0

What is the correct way to do something like this? I am trying to get the colSums of each group for specific columns. The . syntax seems incorrect with this type of subsetting.

csv<-data.frame(id_num=c(1,1,1,2,2),c(1,2,3,4,5),c(1,2,3,3,3))
temp<-csv%>%group_by(id_num)%>%colSums(.[,2:3],na.rm=T)
Rilcon42
  • 9,584
  • 18
  • 83
  • 167
  • There is already `summarise_each` or `summarise_at` in `dplyr` i.e. `csv%>%group_by(id_num)%>% summarise_each(funs(sum))` or `csv%>%group_by(id_num)%>% summarise_at(vars(2:3), sum)` – akrun Nov 05 '16 at 15:24
  • 1
    Fantastic, I never knew about the `vars()` syntax before! Would you mind putting that as a complete answer? – Rilcon42 Nov 05 '16 at 15:27

1 Answers1

2

This can be done with summarise_each or in the recent version additional functions like summarise_at, summarise_if were introduced for convenient use.

csv %>%
    group_by(id_num) %>%
    summarise_each(funs(sum))

csv %>%
     group_by(id_num) %>%
     summarise_at(2:3, sum) 

If we are using column names, wrap it with vars in the summarise_at

csv %>%
    group_by(id_num) %>%
    summarise_at(names(csv)[-1], sum)

NOTE: In the OP's dataset, the column names for the 2nd and 3rd columns were not specified resulting in something like c.1..2..3..4..5.

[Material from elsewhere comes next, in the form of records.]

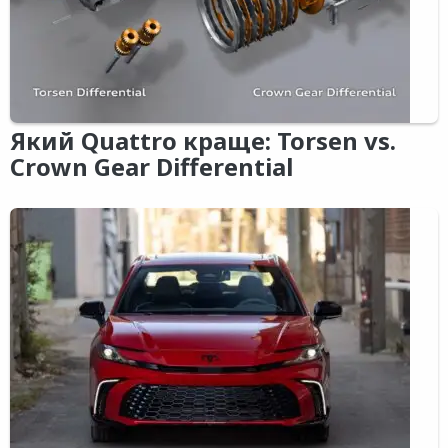
Який Quattro краще: Torsen vs.
Crown Gear Differential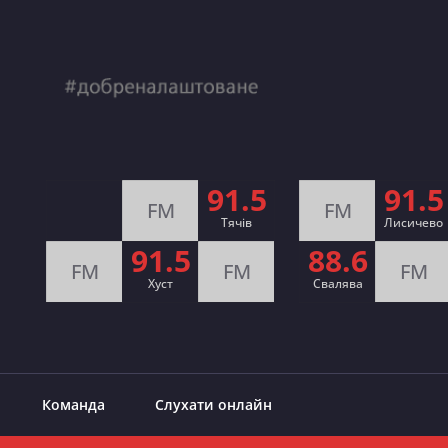
91.5
91.5
FM
FM
Тячів
Лисичево
91.5
88.6
FM
FM
FM
Хуст
Свалява
Команда
Слухати онлайн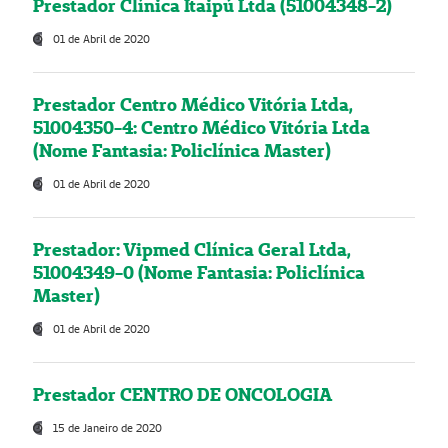
Prestador Clínica Itaipú Ltda (51004348-2)
01 de Abril de 2020
Prestador Centro Médico Vitória Ltda,
51004350-4: Centro Médico Vitória Ltda
(Nome Fantasia: Policlínica Master)
01 de Abril de 2020
Prestador: Vipmed Clínica Geral Ltda,
51004349-0 (Nome Fantasia: Policlínica
Master)
01 de Abril de 2020
Prestador CENTRO DE ONCOLOGIA
15 de Janeiro de 2020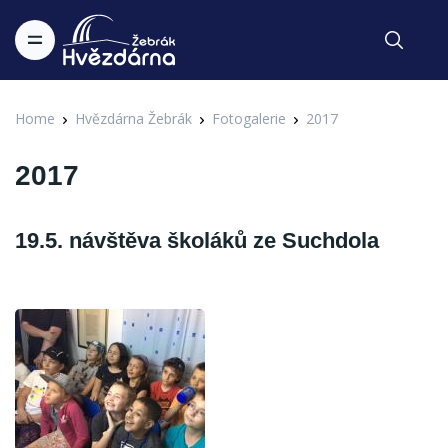
Home
Hvězdárna Žebrák
Fotogalerie
2017
2017
19.5. návštěva školáků ze Suchdola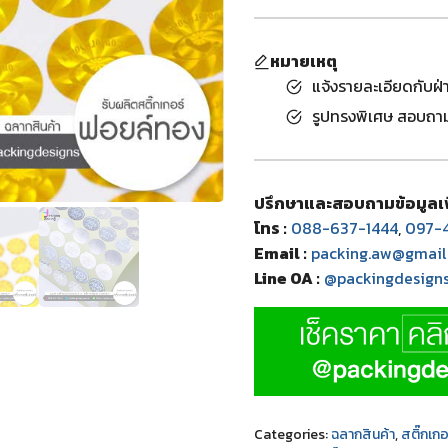
หมายเหตุ
แจ้งรายละเอียดกับฝ
รูปทรงพิเศษ สอบถามข
ปรึกษาและสอบถามข้อมูลเพิ
โทร :
088-637-1444
,
097-4
Email :
packing.aw@gmail
Line OA :
@packingdesign
Categories:
ฉลากสินค้า
,
สติ๊กเก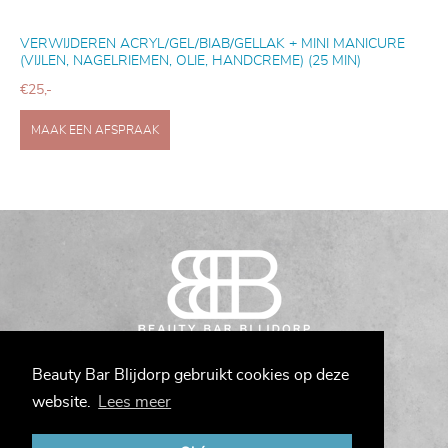
VERWIJDEREN ACRYL/GEL/BIAB/GELLAK + MINI MANICURE
(VIJLEN, NAGELRIEMEN, OLIE, HANDCREME) (25 MIN)
€25,-
MAAK EEN AFSPRAAK
Bergselaan 275
Beauty Bar Blijdorp gebruikt cookies op deze
3038CD Rotterdam
website.
Lees meer
Tel:
010-7371375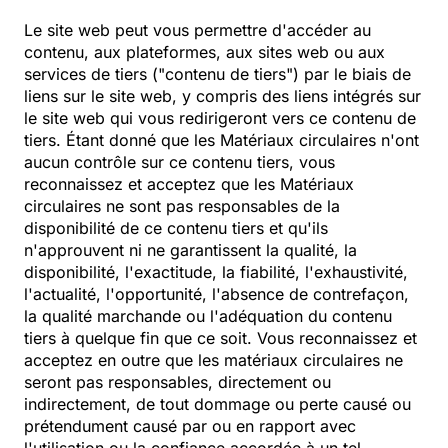
Le site web peut vous permettre d'accéder au
contenu, aux plateformes, aux sites web ou aux
services de tiers ("contenu de tiers") par le biais de
liens sur le site web, y compris des liens intégrés sur
le site web qui vous redirigeront vers ce contenu de
tiers. Étant donné que les Matériaux circulaires n'ont
aucun contrôle sur ce contenu tiers, vous
reconnaissez et acceptez que les Matériaux
circulaires ne sont pas responsables de la
disponibilité de ce contenu tiers et qu'ils
n'approuvent ni ne garantissent la qualité, la
disponibilité, l'exactitude, la fiabilité, l'exhaustivité,
l'actualité, l'opportunité, l'absence de contrefaçon,
la qualité marchande ou l'adéquation du contenu
tiers à quelque fin que ce soit. Vous reconnaissez et
acceptez en outre que les matériaux circulaires ne
seront pas responsables, directement ou
indirectement, de tout dommage ou perte causé ou
prétendument causé par ou en rapport avec
l'utilisation ou la confiance accordée à un tel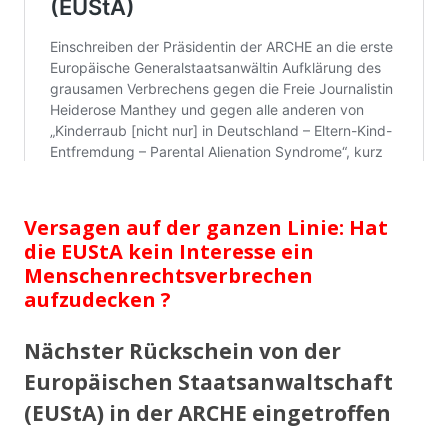
Versagen auf der ganzen Linie: Hat
die EUStA kein Interesse ein
Menschenrechtsverbrechen
aufzudecken ?
Nächster Rückschein von der
Europäischen Staatsanwaltschaft
(EUStA) in der ARCHE eingetroffen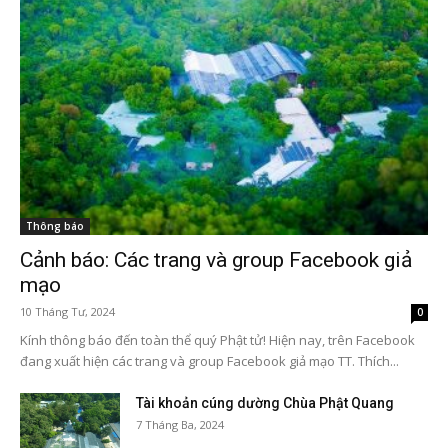
Thông báo
Cảnh báo: Các trang và group Facebook giả
mạo
10 Tháng Tư, 2024
0
Kính thông báo đến toàn thể quý Phật tử! Hiện nay, trên Facebook
đang xuất hiện các trang và group Facebook giả mạo TT. Thích...
Tài khoản cúng dường Chùa Phật Quang
7 Tháng Ba, 2024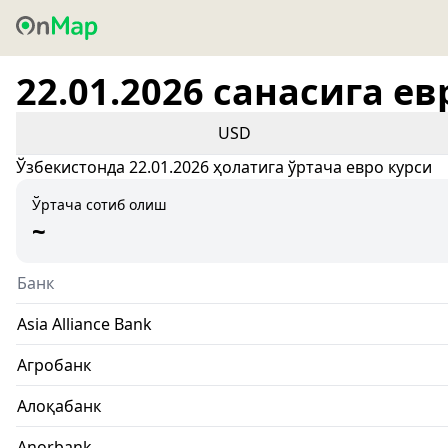
22.01.2026 санасига ев
USD
Ўзбекистонда 22.01.2026 ҳолатига ўртача евро курси
Ўртача сотиб олиш
~
Банк
Asia Alliance Bank
Агробанк
Алоқабанк
Anorbank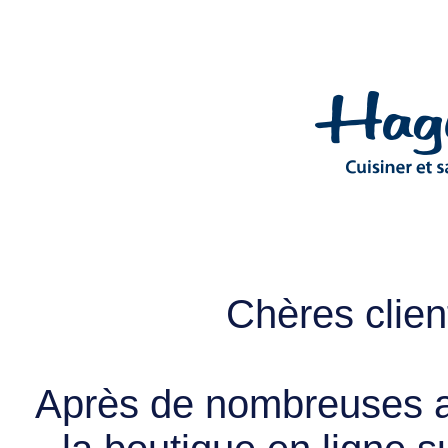
Chères client
Après de nombreuses a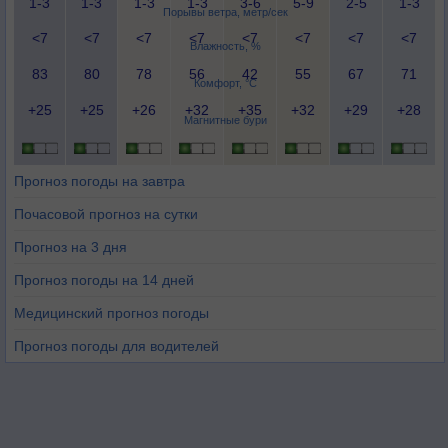
1-3
1-3
1-3
1-3
3-6
5-9
2-5
1-3
Порывы ветра, метр/сек
<7
<7
<7
<7
<7
<7
<7
<7
Влажность, %
83
80
78
56
42
55
67
71
Комфорт, °C
+25
+25
+26
+32
+35
+32
+29
+28
Магнитные бури
Прогноз погоды на завтра
Почасовой прогноз на сутки
Прогноз на 3 дня
Прогноз погоды на 14 дней
Медицинский прогноз погоды
Прогноз погоды для водителей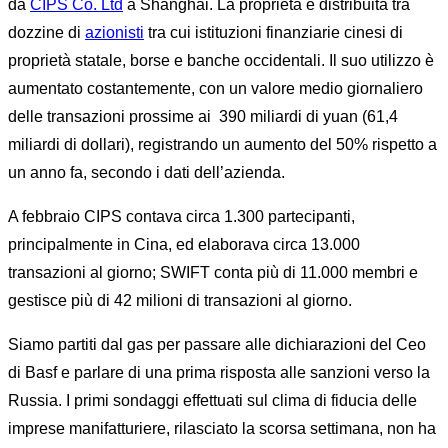
da
CIPS Co. Ltd
a Shanghai. La proprietà è distribuita tra
dozzine di
azionisti
tra cui istituzioni finanziarie cinesi di
proprietà statale, borse e banche occidentali. Il suo utilizzo è
aumentato costantemente, con un valore medio giornaliero
delle transazioni prossime ai 390 miliardi di yuan (61,4
miliardi di dollari), registrando un aumento del 50% rispetto a
un anno fa, secondo i dati dell’azienda.
A febbraio CIPS contava circa 1.300 partecipanti,
principalmente in Cina, ed elaborava circa 13.000
transazioni al giorno; SWIFT conta più di 11.000 membri e
gestisce più di 42 milioni di transazioni al giorno.
Siamo partiti dal gas per passare alle dichiarazioni del Ceo
di Basf e parlare di una prima risposta alle sanzioni verso la
Russia. I primi sondaggi effettuati sul clima di fiducia delle
imprese manifatturiere, rilasciato la scorsa settimana, non ha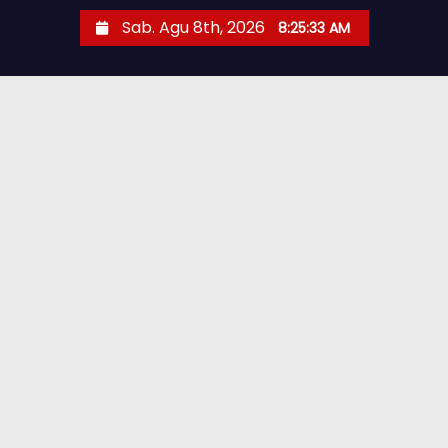
Sab. Agu 8th, 2026
8:25:35 AM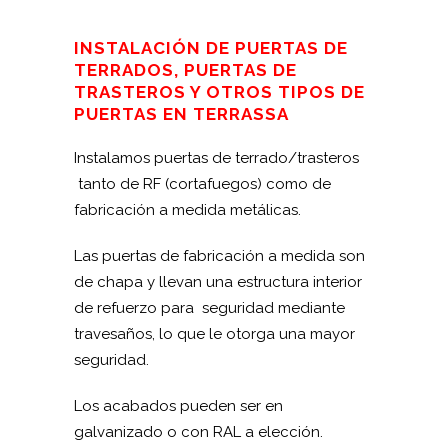
INSTALACIÓN DE PUERTAS DE
TERRADOS, PUERTAS DE
TRASTEROS Y OTROS TIPOS DE
PUERTAS EN TERRASSA
Instalamos puertas de terrado/trasteros
tanto de RF (cortafuegos) como de
fabricación a medida metálicas.
Las puertas de fabricación a medida son
de chapa y llevan una estructura interior
de refuerzo para seguridad mediante
travesaños, lo que le otorga una mayor
seguridad.
Los acabados pueden ser en
galvanizado o con RAL a elección.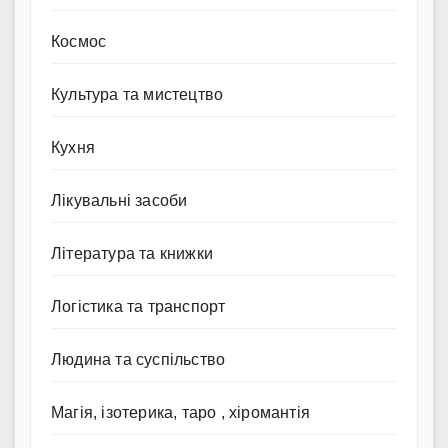
Космос
Культура та мистецтво
Кухня
Лікувальні засоби
Література та книжки
Логістика та транспорт
Людина та суспільство
Магія, ізотерика, таро , хіромантія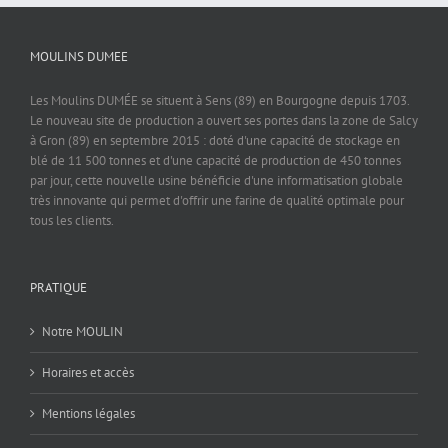
MOULINS DUMEE
Les Moulins DUMÉE se situent à Sens (89) en Bourgogne depuis 1703.
Le nouveau site de production a ouvert ses portes dans la zone de Salcy
à Gron (89) en septembre 2015 : doté d'une capacité de stockage en
blé de 11 500 tonnes et d'une capacité de production de 450 tonnes
par jour, cette nouvelle usine bénéficie d'une informatisation globale
très innovante qui permet d'offrir une farine de qualité optimale pour
tous les clients.
PRATIQUE
Notre MOULIN
Horaires et accès
Mentions légales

Using the vars to apply the function on the selected column names

csv %>%
   group_by(id_num) %>% 
   summarise_at(vars(c.1..2..3..4..5.), sum)
#    # A tibble: 2 × 2
#  id_num c.1..2..3..4..5.
#    <dbl>            <dbl>
#1      1                6
#2      2                9
akrun
  • 874,273
  • 37
  • 540
  • 662